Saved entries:
BEGIN

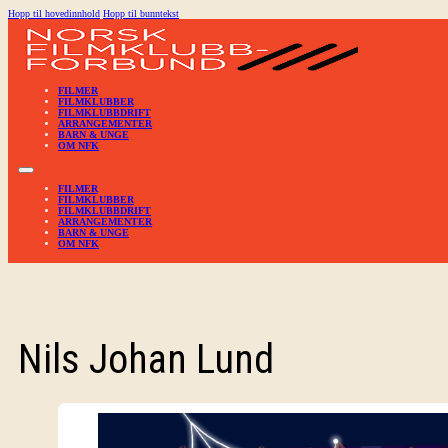
Hopp til hovedinnhold
Hopp til bunntekst
FILMER
FILMKLUBBER
FILMKLUBBDRIFT
ARRANGEMENTER
BARN & UNGE
OM NFK
FILMER
FILMKLUBBER
FILMKLUBBDRIFT
ARRANGEMENTER
BARN & UNGE
OM NFK
Nils Johan Lund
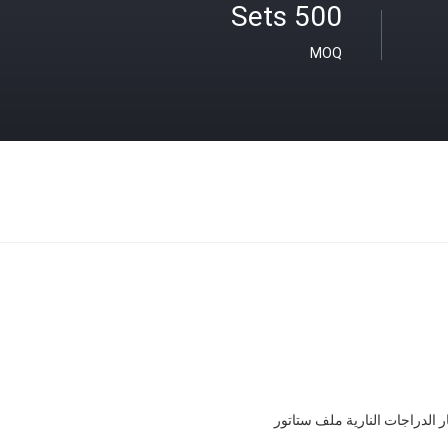
500 Sets
MOQ
ر الدراجات النارية ملف ستاتور
ت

END

-- DIRECTIONS --
Reprint every record exactly and skip the pictures.

-- ANSWER TO THIS EXERCISE --
Hopp til hovedinnhold
Hopp til bunntekst
FILMER
FILMKLUBBER
FILMKLUBBDRIFT
ARRANGEMENTER
BARN & UNGE
OM NFK
FILMER
FILMKLUBBER
FILMKLUBBDRIFT
ARRANGEMENTER
BARN & UNGE
OM NFK
Nils Johan Lund
500 Sets
MOQ
ر الدراجات النارية ملف ستاتور
ت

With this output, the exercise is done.